Тужится Дуняша, кричит, да уж не только по-русски, но и по-персиянски тоже, вперемешку слова путая.

— Ой, боже мой — спаси и помилуй!..

Да видно, отвернулся бог от Дуни, измену ей не простив, отчего она криком исходит.

— Ой, худо мне, ой, мамочка моя, — помилосердствуйте!.. И слышат крики ее Карл с Яковом, что за дверью стоят, прислушиваясь и пальцы на руках ломая.

Невмоготу им слышать плач, стоны и мольбы Дуняши.

Но вдруг стих крик, да вместо него иной прорезался — тихий, писклявый, детский.
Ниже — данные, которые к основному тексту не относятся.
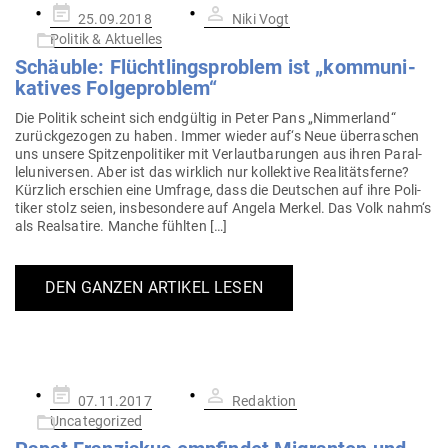
Gepostet
25.09.2018
Niki Vogt
am
Politik & Aktuelles
Schäuble: Flücht­lings­problem ist „kom­mu­ni­
ka­tives Folgeproblem“
Die Politik scheint sich end­gültig in Peter Pans „Nim­merland“
zurück­ge­zogen zu haben. Immer wieder auf‘s Neue über­ra­schen
uns unsere Spit­zen­po­li­tiker mit Ver­laut­ba­rungen aus ihren Par­al­
lel­uni­versen. Aber ist das wirklich nur kol­lektive Rea­li­täts­ferne?
Kürzlich erschien eine Umfrage, dass die Deut­schen auf ihre Poli­
tiker stolz seien, ins­be­sondere auf Angela Merkel. Das Volk nahm‘s
als Real­satire. Manche fühlten […]
DEN GANZEN ARTIKEL LESEN
Gepostet
07.11.2017
Redaktion
am
Uncategorized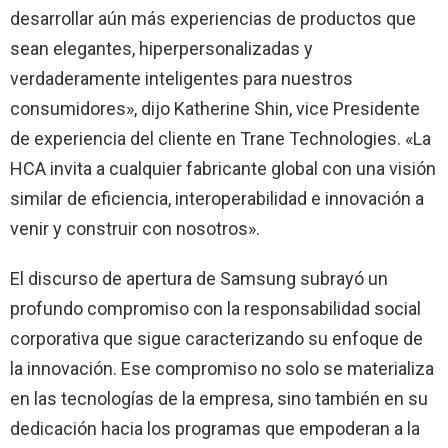
desarrollar aún más experiencias de productos que
sean elegantes, hiperpersonalizadas y
verdaderamente inteligentes para nuestros
consumidores», dijo Katherine Shin, vice Presidente
de experiencia del cliente en Trane Technologies. «La
HCA invita a cualquier fabricante global con una visión
similar de eficiencia, interoperabilidad e innovación a
venir y construir con nosotros».
El discurso de apertura de Samsung subrayó un
profundo compromiso con la responsabilidad social
corporativa que sigue caracterizando su enfoque de
la innovación. Ese compromiso no solo se materializa
en las tecnologías de la empresa, sino también en su
dedicación hacia los programas que empoderan a la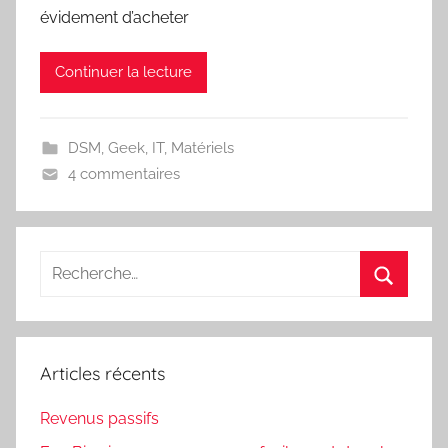
évidement d’acheter
Continuer la lecture
DSM
,
Geek
,
IT
,
Matériels
4 commentaires
Recherche
pour
Recherc
:
Articles récents
Revenus passifs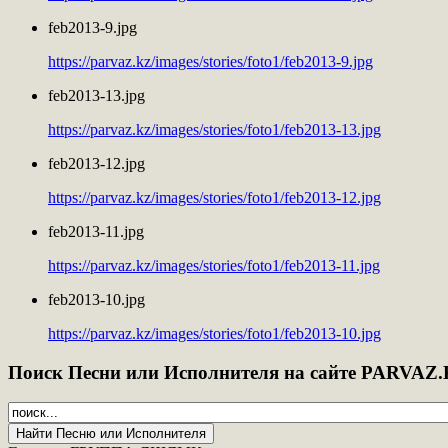
feb2013-9.jpg
https://parvaz.kz/images/stories/foto1/feb2013-9.jpg
feb2013-13.jpg
https://parvaz.kz/images/stories/foto1/feb2013-13.jpg
feb2013-12.jpg
https://parvaz.kz/images/stories/foto1/feb2013-12.jpg
feb2013-11.jpg
https://parvaz.kz/images/stories/foto1/feb2013-11.jpg
feb2013-10.jpg
https://parvaz.kz/images/stories/foto1/feb2013-10.jpg
Поиск
Песни или Исполнителя на сайте PARVAZ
— Уф!.. — сказал облегченно Яков.

— Слава богу! — перекрестился истово Карл. — Разродилась-таки сердешная!

Тут бабка-повитуха из-за двери вышла. Сказала:

— Вышло дите...

— Ну?!

— Малец у вас!

Улыбнулись разом Карл и сын его Яков — наследник у них, что герб их унаследует и фамилию их продолжит и дело!

Мальчик!

Сын!

И внук!

Радуются они, да не радуется отчего-то повитуха, пальцем их к себе маня.
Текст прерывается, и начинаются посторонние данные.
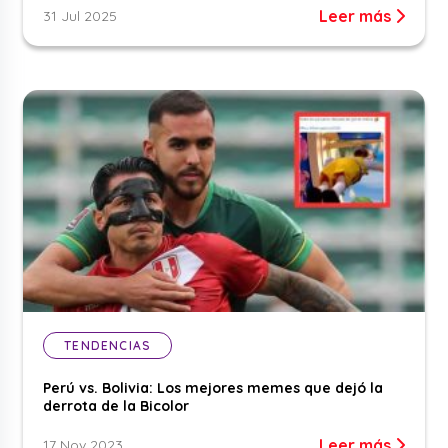
Leer más
31 Jul 2025
TENDENCIAS
Perú vs. Bolivia: Los mejores memes que dejó la
derrota de la Bicolor
Leer más
17 Nov 2023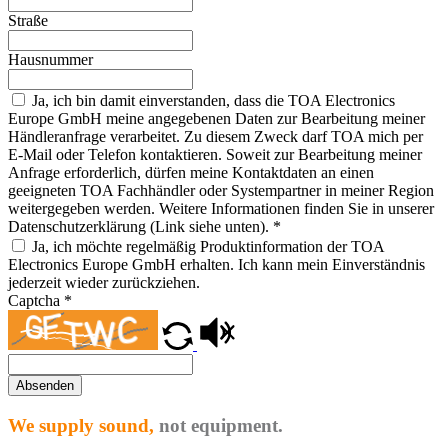
Straße
Hausnummer
Ja, ich bin damit einverstanden, dass die TOA Electronics
Europe GmbH meine angegebenen Daten zur Bearbeitung meiner
Händleranfrage verarbeitet. Zu diesem Zweck darf TOA mich per
E-Mail oder Telefon kontaktieren. Soweit zur Bearbeitung meiner
Anfrage erforderlich, dürfen meine Kontaktdaten an einen
geeigneten TOA Fachhändler oder Systempartner in meiner Region
weitergegeben werden. Weitere Informationen finden Sie in unserer
Datenschutzerklärung (Link siehe unten).
*
Ja, ich möchte regelmäßig Produktinformation der TOA
Electronics Europe GmbH erhalten. Ich kann mein Einverständnis
jederzeit wieder zurückziehen.
Captcha
*
Absenden
We supply sound,
not equipment.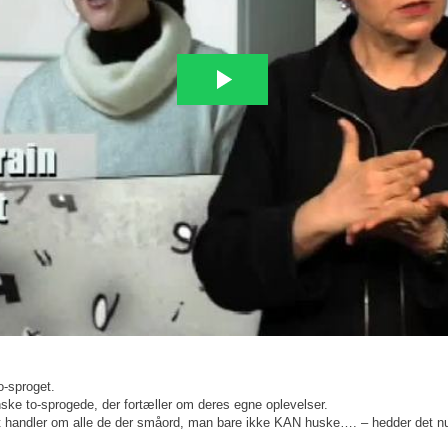
o-sproget.
nske to-sprogede, der fortæller om deres egne oplevelser.
 handler om alle de der småord, man bare ikke KAN huske…. – hedder det n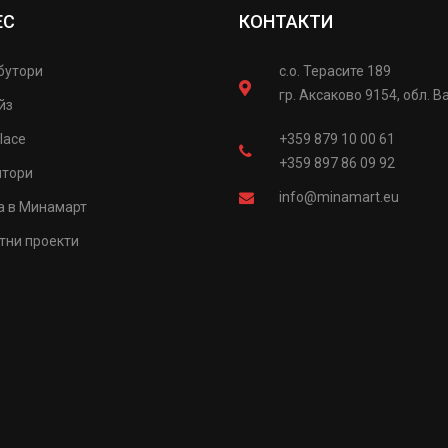
ЕС
КОНТАКТИ
бутори
с.о. Терасите 189
гр. Аксаково 9154, обл. В
йз
lace
+359 879 10 00 61
+359 897 86 09 92
итори
info@minamart.eu
а в Минамарт
тни проекти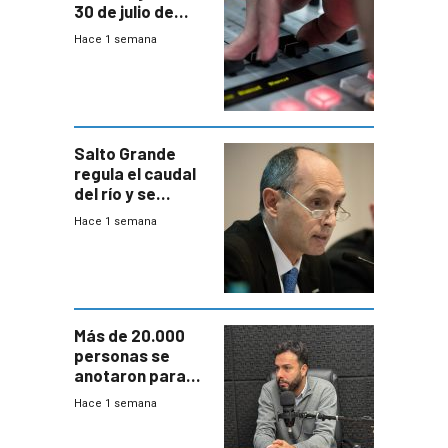
30 de julio de
2026
Hace 1 semana
Salto Grande
regula el caudal
del río y se
prepara para un
Hace 1 semana
escenario de
fuertes crecidas
Más de 20.000
personas se
anotaron para
las pruebas
Hace 1 semana
Acredita que la
ANEP impulsa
Приблизились к ней Карл с Яковом.

Перекрестилась повитуха, на иконы глядя, да молвила:

— Дите крепкое народилось, да как вынули его — закричало сразу и ножками бойко засучило, что знак добрый! А девка-то плоха — кровь с нее течет так, что ничем не унять. Как бы худа не было!

Услышав такое, бросился Яков в дверь.

А за ним, поспешая, Карл.

Лежит Дуняша, по кровати разбросавшись, сама вся мокрая и бледная как смерть. А над ней, склонясь, суетятся девки, простыни прикладывая, кои вскорости кровью набухают, черными от нее становясь. И как несут они их, с них на пол черным же капает!
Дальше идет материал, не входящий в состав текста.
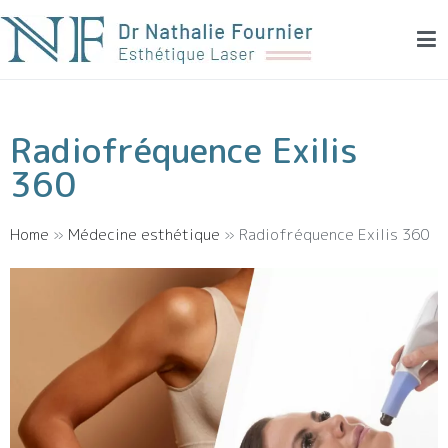
Dr Fournier – Dermatologie esthétique et laser
Médecine esthétique et laser à Montpellier
Radiofréquence Exilis
360
Home
»
Médecine esthétique
»
Radiofréquence Exilis 360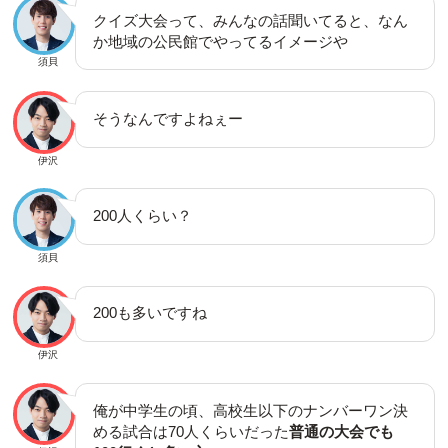
クイズ大会って、みんなの話聞いてると、なん
か地域の公民館でやってるイメージや
須貝
そうなんですよねぇー
伊沢
200人くらい？
須貝
200も多いですね
伊沢
俺が中学生の頃、高校生以下のナンバーワン決
める試合は70人くらいだった
普通の大会でも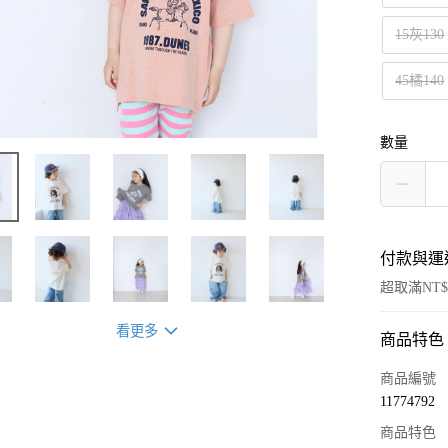
15灰130
45橘140
數量
付款與運
超取滿NT$
看更多
商品特色
付款方式
信用卡一
商品編號
11774792
超商取貨
商品特色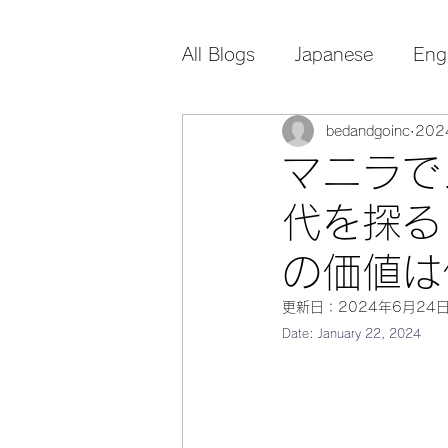
All Blogs
Japanese
Eng
bedandgoinc
20
マニラで
代を探る
の価値は
更新日：
2024年6月24
Date: January 22, 2024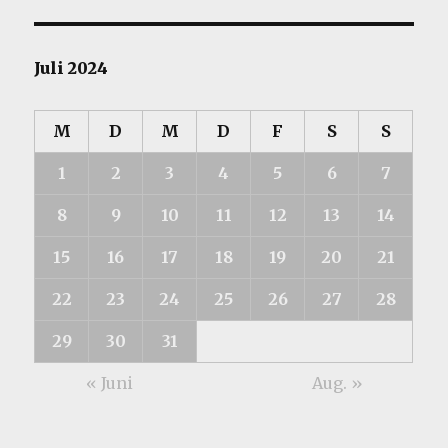
Juli 2024
M
D
M
D
F
S
S
1
2
3
4
5
6
7
8
9
10
11
12
13
14
15
16
17
18
19
20
21
22
23
24
25
26
27
28
29
30
31
« Juni
Aug. »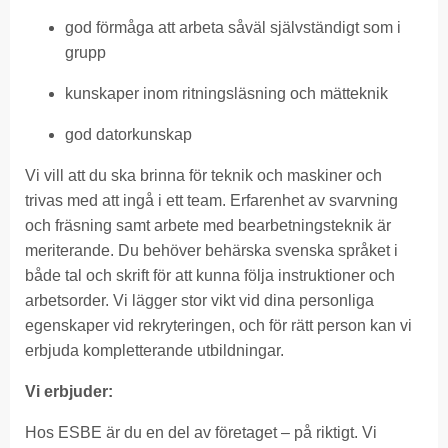
god förmåga att arbeta såväl självständigt som i
grupp
kunskaper inom ritningsläsning och mätteknik
god datorkunskap
Vi vill att du ska brinna för teknik och maskiner och
trivas med att ingå i ett team. Erfarenhet av svarvning
och fräsning samt arbete med bearbetningsteknik är
meriterande. Du behöver behärska svenska språket i
både tal och skrift för att kunna följa instruktioner och
arbetsorder. Vi lägger stor vikt vid dina personliga
egenskaper vid rekryteringen, och för rätt person kan vi
erbjuda kompletterande utbildningar.
Vi erbjuder:
Hos ESBE är du en del av företaget – på riktigt. Vi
Упал Яков на колени пред Дуней своей, за руку схватил да целовать ее стал.

А та на него не смотрит, но, голову выворачивая да с подушки подымая, силится дите свое углядеть, что теперь в корыте обмывают.

— Как же так? — шепчет, боится Яков.

— То дело обычное, — отвечает ему ко всему привычная повитуха. — Одна баба, хоть простолюдинка, десять ребятишек выносит да родит, а другая, хоть и из господ, а и одним не разродится, померев!

— Да неужто сделать ничего нельзя? — вскричал Яков.

— На все воля божья, — ответила повитуха. — Угодно ему будет — жива останется. А нет — к себе ее призовет!

И слышит Яков, будто зовет его к себе Дуняша. Приблизился он к ней.

— Не забижай сыночка нашего! — просит она. — Да назови его в честь отца моего Федором! А коли новую жену в дом приведешь, что станет для него мачехой, то пусть она любит его как родного!

Заплакал Яков, хоть обещал ей просьбу ее исполнить.

И боле Дуня уж ничего не сказала, вовсе ослабев и от того чувств лишившись. Но хоть лишилась она чувств, да только руку Якова не отпустила до самого своего конца!

И, держа его, бормотала что-то по-русски и персиянски и хоть всех слов расслышать было нельзя, но понял Яков и Карл тоже, что говорит она про шаха, у коего наложницей была, и про подарок его, который от всех несчастий должен был ее уберечь силой своей волшебной, да не уберег, ибо отдан был помимо воли ее, через что принес ей погибель!..

Неужто и впрямь — заколдованы были те камни, и оттого лишь она жизни лишается, что без защиты их осталась?!

Забилась Дуняша, закричала, захрипела да, изогнувшись станом своим, померла, на подушки тихо опустившись.